Nix für Ungut. Späßle gemacht. Viel Erfolg bei der Suche ....


----------



## Schlammspritzer (13. März 2011)

Titanbein1302 schrieb:


> Als ich losgefahren bin, war sie hinter mir und hat sich ned abschütteln lassen.




....Ja.ja... so geht das..... erst abschütteln wollen und dann hinterherweinen....

....Zum Glück hab ich das längst hinter mir...

.....trotzdem wünsch ich dir viel Erfolg..


----------



## IcaroZero (13. März 2011)

Hehe! Ich hab so den Eindruck, dass es die Tage zu einem vermehrten Bikeraufkommen am Schaumberg kommen wird, weil alle die Dame suchen


----------



## amg 2 (13. März 2011)

häste mal ein bischen langsamer gemacht..........


----------



## Titanbein1302 (13. März 2011)

Hatte ich ja, wgwn scheiß bereifung vorne 

menno,.............egal, der Sommer kommt ja erschd


----------



## amg 2 (13. März 2011)

las mich raten , am nächsten wochenende biste am schaumberg unterwegs.....


----------



## Tobilas (13. März 2011)

http://www.mtb-news.de/forum/showthread.php?t=356725&page=118


Klausoleum schrieb:


> Hab eben mal nachgesehen,
> der Schaumberg ist auch nur 25km von Heusweiler entfernt.
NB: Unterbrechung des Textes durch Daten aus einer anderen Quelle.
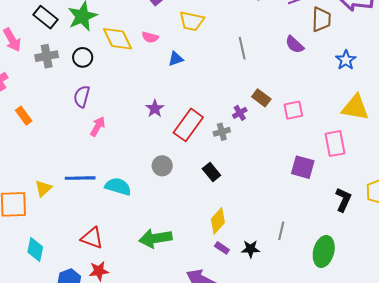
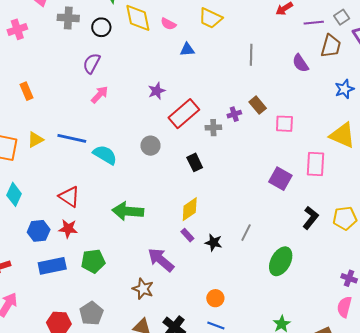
orange rectangle: (24, 116) -> (26, 91), moved

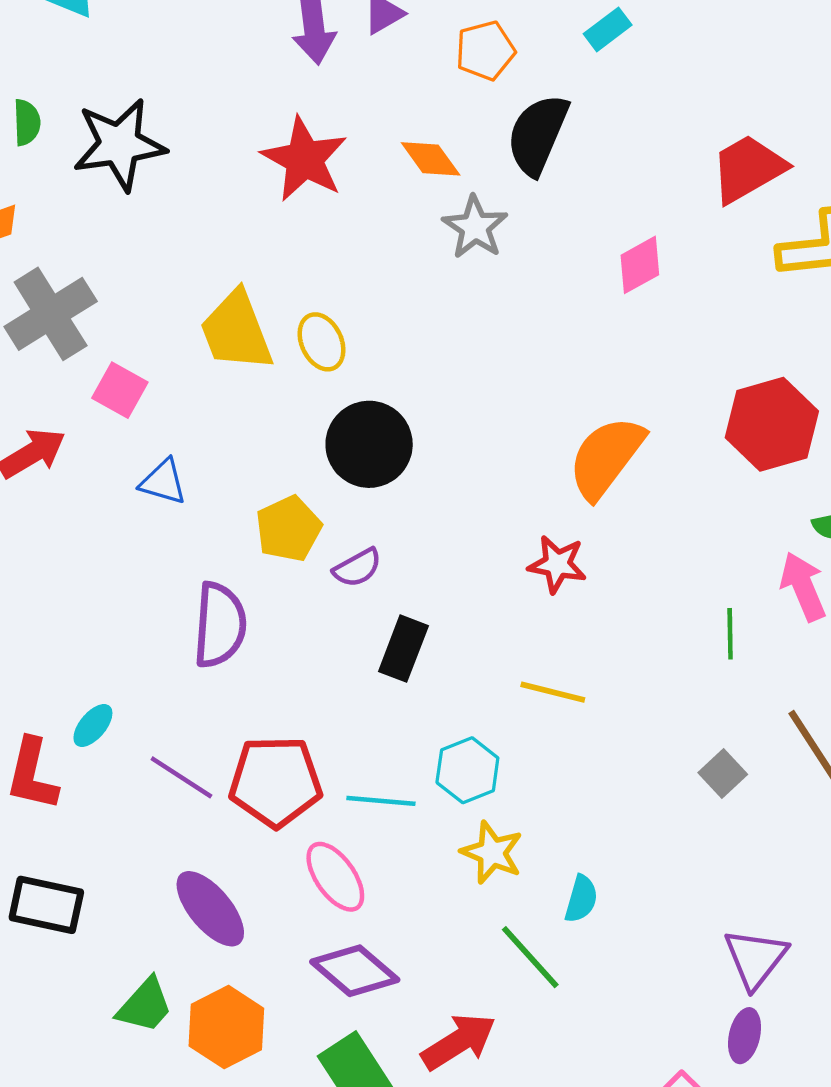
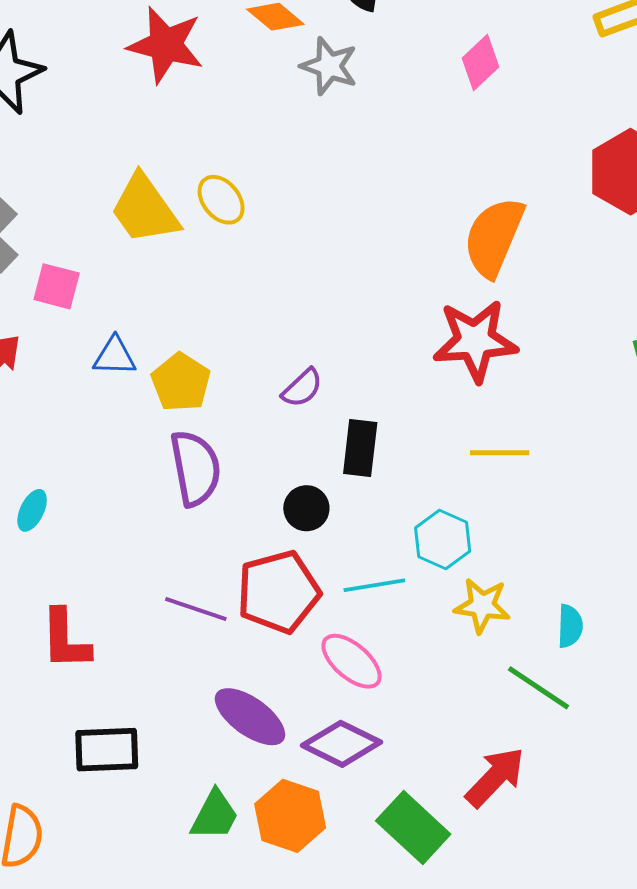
black circle: (369, 444) -> (306, 508), moved, size x0.6
yellow pentagon: (288, 529) -> (181, 382), moved
red star: (557, 564) -> (475, 341), size x1.6
cyan ellipse: (93, 725) -> (32, 510), moved
purple diamond: (355, 971) -> (342, 744), moved

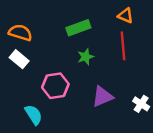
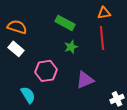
orange triangle: (125, 16) -> (104, 13), turned -32
green rectangle: (78, 28) -> (65, 23), turned 48
white cross: (141, 104) -> (117, 99), moved, turned 32

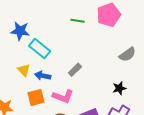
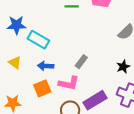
yellow triangle: (24, 70) -> (15, 63), moved
gray rectangle: (75, 70) -> (81, 62), moved

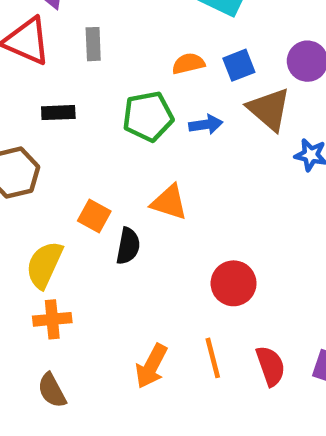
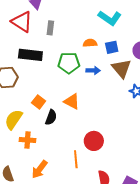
black rectangle: (58, 113) -> (30, 55), size x1.6
orange cross: (52, 319) -> (28, 140), moved
orange line: (213, 358) -> (76, 159), moved
orange arrow: (151, 366) -> (40, 169), moved

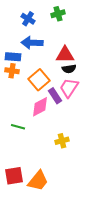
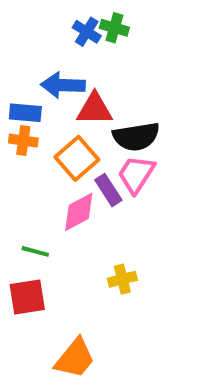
green cross: (58, 14) -> (114, 28), turned 32
blue cross: (28, 19) -> (87, 32), moved
red triangle: (65, 55) -> (95, 109), moved
black semicircle: (69, 69) -> (136, 137), size x1.6
red square: (14, 176) -> (27, 297), moved

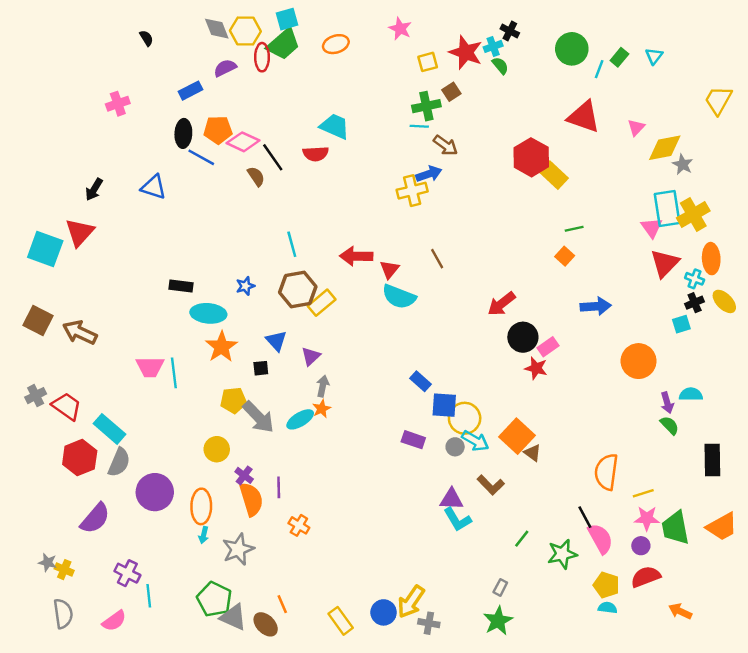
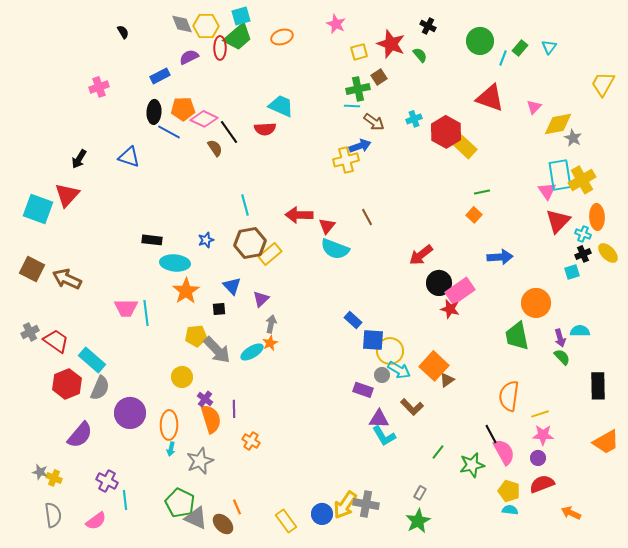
cyan cross: (493, 46) -> (414, 119), moved
pink rectangle: (548, 347) -> (460, 291), size x1.6
purple rectangle: (413, 440) -> (363, 390), moved
brown triangle: (532, 453) -> (447, 380), turned 49
green trapezoid: (675, 528) -> (517, 336), moved
gray cross: (429, 623) -> (366, 504), moved, size x1.4

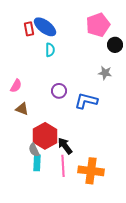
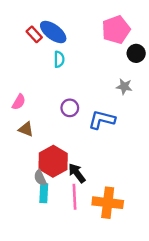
red rectangle: (29, 29) -> (34, 34), turned -32

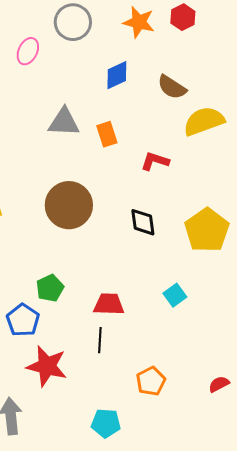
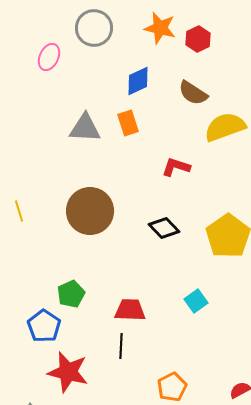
red hexagon: (183, 17) -> (198, 39), moved
orange rectangle: (107, 134) -> (128, 123), moved
black diamond: (143, 222) -> (164, 228), turned -36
Anreise über Wald und Feldwegen... und ca 500Hm...
> 
> Ist doch gar nicht mal soo weit



LOL, let's go Sternfahrt !!!!!!


----------



## MTB-News.de




----------



## DeLocke (13. März 2011)

Also ich bin ja sehr oft am Schaumberg unterwegs, aber diese Person hab ich noch nie gesehen?!?


----------



## Klinger (14. März 2011)

Halluzinationen wegen Sauerstoffmangel vielleicht?


----------



## AMfaenger2010 (14. März 2011)

Am besten mal im "ladies only" Bereich posten!? 
Gutes Gelingen!


----------



## DeLocke (20. April 2011)

Und biste schon fündig geworden?


----------



## chickendestroye (2. Mai 2011)

Also, ich würde da eine junge Dame kennen, auf welche diese Beschreibung genau zutreffen würde. Sie wohnt in unmittelbarer Nähe des Schaumberges, hat dunkle lange Haare, ein lila Oberteil, eine 3/4 Hose, fährt ein EPIC und ist................verheiratet und hat 3 Kinder.
Vielleicht war es ja doch eine Andere


----------